Though Alex laughed along, I sensed more reserve in him. Thin, upright, not a wrinkle in his grey suit. Maybe I wasn’t the first woman Martin had introduced to his friends since the divorce, or perhaps Alex was still loyal to Donna – friends did that, didn’t they? They took sides.
There was a brief, awkward pause and then Martin filled the space.
‘You did get my text?’
‘Which text?’
‘About Alex and Sophie joining us for dinner.’
I shook my head.
‘We won’t be staying long and I promise that Alex will be on his best behaviour,’ said Sophie, flashing me a conciliatory look.

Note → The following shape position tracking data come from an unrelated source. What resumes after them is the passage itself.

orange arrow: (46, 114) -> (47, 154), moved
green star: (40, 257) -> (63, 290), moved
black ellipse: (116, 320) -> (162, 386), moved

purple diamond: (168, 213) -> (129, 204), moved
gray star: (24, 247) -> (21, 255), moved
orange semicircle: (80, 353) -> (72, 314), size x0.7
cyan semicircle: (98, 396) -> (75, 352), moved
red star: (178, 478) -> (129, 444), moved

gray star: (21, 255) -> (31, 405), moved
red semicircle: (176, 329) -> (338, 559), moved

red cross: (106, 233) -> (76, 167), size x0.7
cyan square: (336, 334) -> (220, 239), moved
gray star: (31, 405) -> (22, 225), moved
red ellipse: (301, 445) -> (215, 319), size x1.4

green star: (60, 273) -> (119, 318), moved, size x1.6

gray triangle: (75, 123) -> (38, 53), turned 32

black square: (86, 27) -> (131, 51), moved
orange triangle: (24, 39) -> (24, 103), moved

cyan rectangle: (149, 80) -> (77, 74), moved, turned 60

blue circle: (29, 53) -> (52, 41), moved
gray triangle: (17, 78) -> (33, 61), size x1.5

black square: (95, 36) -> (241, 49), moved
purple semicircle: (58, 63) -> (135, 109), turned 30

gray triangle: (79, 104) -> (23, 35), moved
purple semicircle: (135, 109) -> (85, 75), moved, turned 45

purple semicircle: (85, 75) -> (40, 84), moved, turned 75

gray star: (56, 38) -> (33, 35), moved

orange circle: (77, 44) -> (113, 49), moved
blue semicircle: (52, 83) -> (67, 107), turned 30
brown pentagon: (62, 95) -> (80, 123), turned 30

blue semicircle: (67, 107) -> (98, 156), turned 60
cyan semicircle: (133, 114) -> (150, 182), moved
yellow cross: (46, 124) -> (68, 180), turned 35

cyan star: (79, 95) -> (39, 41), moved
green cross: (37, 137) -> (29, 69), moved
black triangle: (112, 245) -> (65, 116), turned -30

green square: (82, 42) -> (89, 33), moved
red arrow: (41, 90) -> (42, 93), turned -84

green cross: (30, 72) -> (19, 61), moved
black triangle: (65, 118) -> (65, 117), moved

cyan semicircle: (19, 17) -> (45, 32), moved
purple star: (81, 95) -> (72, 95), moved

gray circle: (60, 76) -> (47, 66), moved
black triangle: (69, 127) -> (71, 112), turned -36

Martin inspected his phone as his friends went ahead to the table.
‘It didn’t send. Text failed.’
He touched my fingers, a gesture of apology, and I felt his heat against my skin.
‘It’s fine. I want to meet your friends,’ I said, wondering how convincing that sounded.

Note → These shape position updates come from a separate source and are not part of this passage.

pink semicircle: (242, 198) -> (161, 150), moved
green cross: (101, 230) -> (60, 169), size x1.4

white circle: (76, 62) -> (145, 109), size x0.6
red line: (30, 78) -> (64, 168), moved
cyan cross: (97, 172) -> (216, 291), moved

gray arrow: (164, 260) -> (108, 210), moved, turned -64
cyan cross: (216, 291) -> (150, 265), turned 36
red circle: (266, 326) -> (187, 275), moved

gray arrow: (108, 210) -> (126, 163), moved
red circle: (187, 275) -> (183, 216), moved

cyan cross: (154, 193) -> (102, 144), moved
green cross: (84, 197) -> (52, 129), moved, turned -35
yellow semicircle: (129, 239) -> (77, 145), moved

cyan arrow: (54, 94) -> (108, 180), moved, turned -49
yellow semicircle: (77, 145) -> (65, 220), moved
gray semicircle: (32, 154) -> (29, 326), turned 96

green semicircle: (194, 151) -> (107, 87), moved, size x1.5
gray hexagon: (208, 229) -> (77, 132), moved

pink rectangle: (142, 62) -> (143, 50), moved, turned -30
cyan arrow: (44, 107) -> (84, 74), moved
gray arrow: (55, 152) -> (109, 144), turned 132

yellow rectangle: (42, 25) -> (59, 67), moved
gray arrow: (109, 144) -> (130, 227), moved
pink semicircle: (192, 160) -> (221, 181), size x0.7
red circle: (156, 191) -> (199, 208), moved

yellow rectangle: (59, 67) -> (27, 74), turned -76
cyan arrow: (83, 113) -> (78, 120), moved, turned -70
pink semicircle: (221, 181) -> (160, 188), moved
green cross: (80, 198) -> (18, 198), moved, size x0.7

We were shown to our table and Martin ordered two bottles of orange wine and a selection of starters. Everything was so well chosen, I knew he had been here many times before.
‘So you were skiing?’ I said, aware that I should chip in with some small talk from the get-go. I had no idea what Sophie and Alex knew about our relationship, such as it was, but until I had some sort of signal from Martin that this was a date, that Sophie and Alex knew it was a date, I decided to proceed with caution, keeping conversation to the vague and unrevealing.

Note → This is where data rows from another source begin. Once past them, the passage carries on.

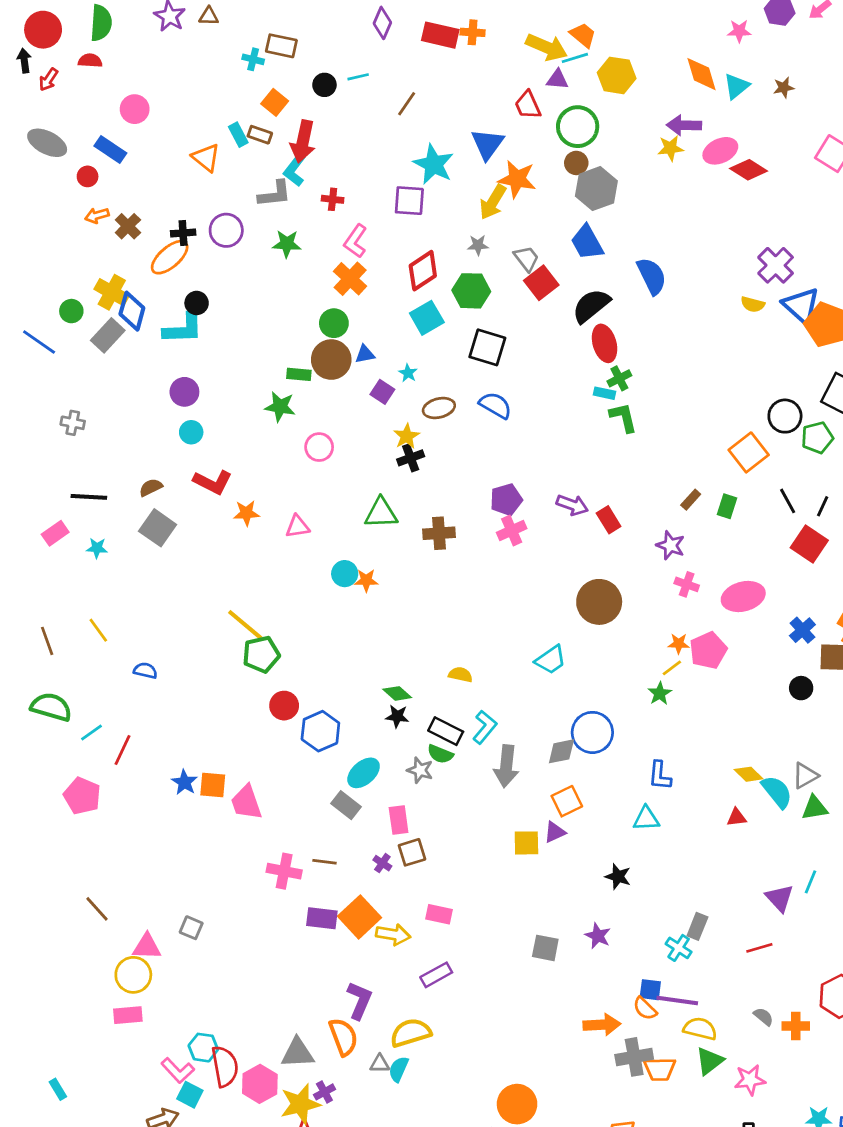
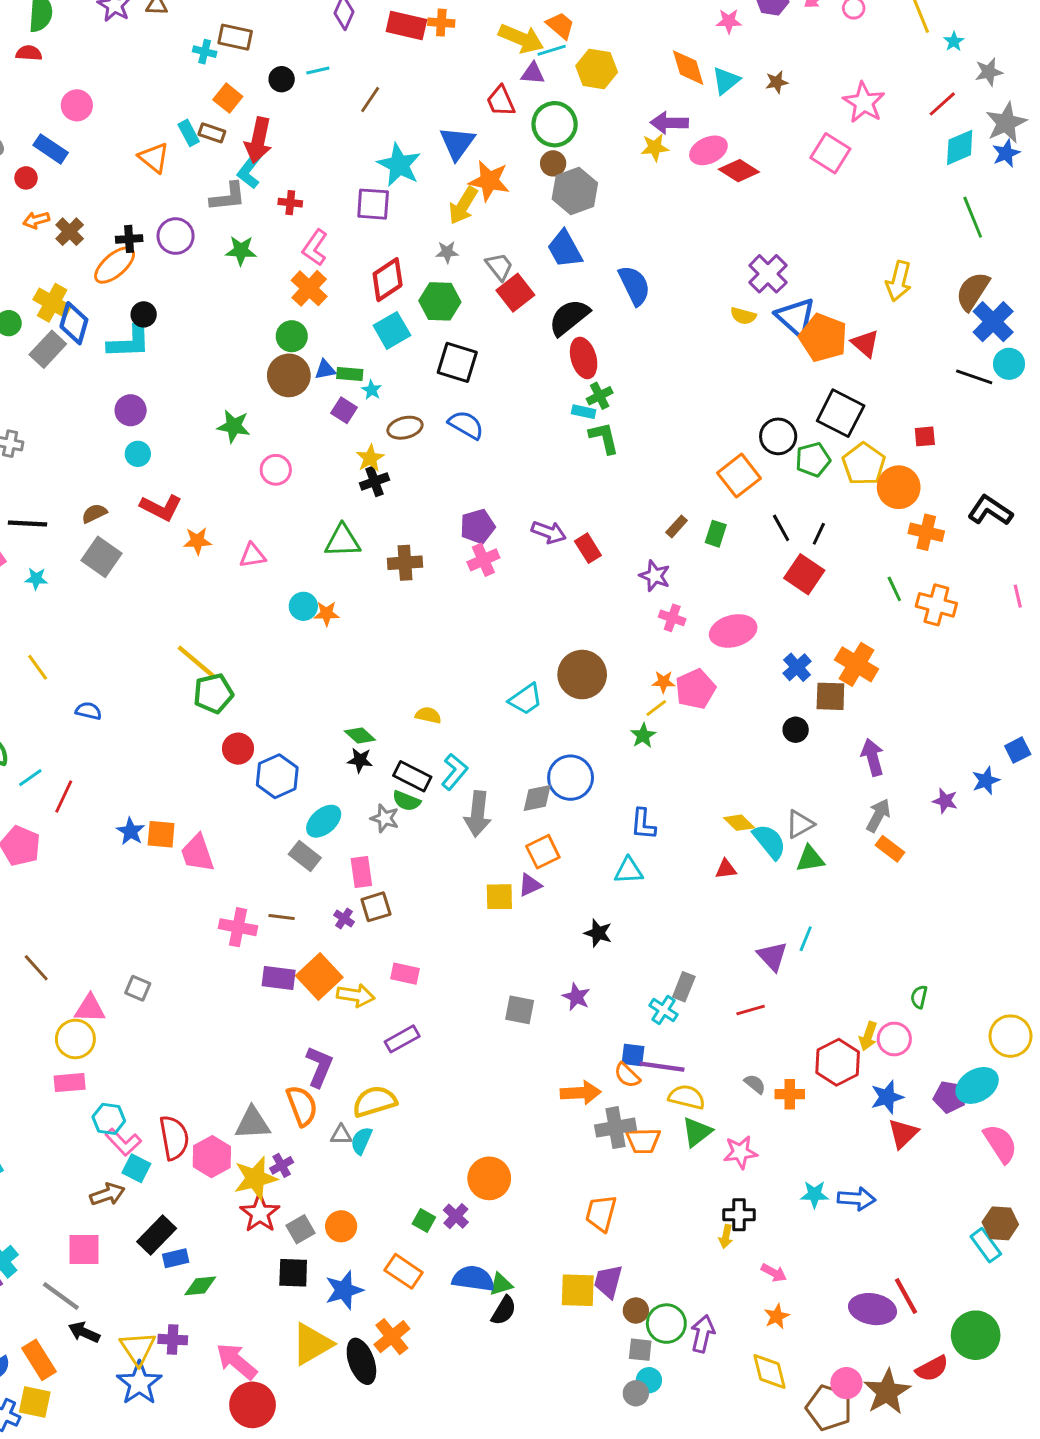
green rectangle: (299, 374) -> (350, 374), moved
brown circle: (599, 602) -> (582, 675), moved
cyan hexagon: (203, 1048) -> (109, 1119), moved

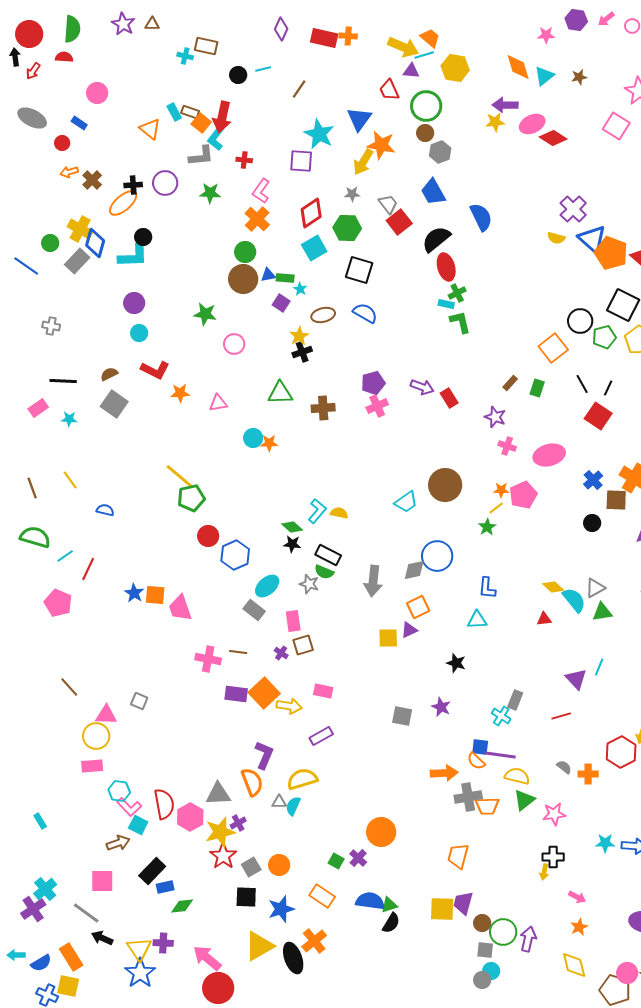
orange square: (228, 98) -> (201, 123), moved
blue rectangle: (51, 149) -> (79, 123), size x0.7
gray hexagon: (575, 191) -> (440, 152), size x0.7
cyan L-shape: (454, 772) -> (317, 511), moved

‘Heli-skiing.’ Martin nodded.
‘Spitalfields’ very own Milk Tray Man,’ joked Alex.
‘It’s great. Have you tried it?’ asked Sophie, with the confidence of someone who had spent her life on skis.
‘I’m happier with a hot chocolate and viennoiserie down at the bottom,’ I said, not wanting to admit that the only time I’d spent rushing down snowy slopes was tobogganing in the park as a child. It took a strength of will not to grill him further, desperate to know who he had been in Switzerland with – no one went heli-skiing alone, surely? – but knowing it looked needy to ask.
‘So you work alongside Martin?’ I asked as we sat down at a table tucked away at the back of the restaurant.
Alex nodded, but Sophie pursed her lips and gave a tight shake of the head. ‘Not me. Not any more. I’m sure you know better than most people that working together does not always make for a happy home life. We tried it in the early days, but ended up wanting to strangle each other, so I’ve stepped aside and taken on a more’ – she sucked her teeth – ‘advisory role.’
‘Meaning she tells us both what to do,’ smiled Martin.
‘He likes to make it sound like I’m some sort of nag,’ said Sophie. ‘But without a woman’s eye for detail, I dare say the lights would have been turned off years ago.’
Alex took her hand and kissed it.
‘There – your reward, darling.’
She tapped his cheek playfully and I felt a pang of jealousy. They’d probably been married, what?… at least a decade, and she obviously still adored her husband.
I slowly began to relax and enjoy myself as the three joked and teased each other the way only old friends can do. Martin held forth about his recent trip, ‘coming out of the powder looking like Frosty the Snowman’, while Sophie told me about a disastrous skiing holiday she and Alex had been on to Courcheval, where a complete lack of snowfall had turned the resort into ‘the seventh ring of hell’ where there was nothing to do for the Russian tourists but show off. ‘The only place I’ve seen more fur was in San Diego Zoo!’ she laughed.
‘So where did you all meet?’ I asked, envious of their tight bond.
‘University,’ said Alex.
‘Economics Society.’
‘It was that trip to New York, wasn’t it? To Wall Street. We were room-mates in that crappy hotel in the East Village.’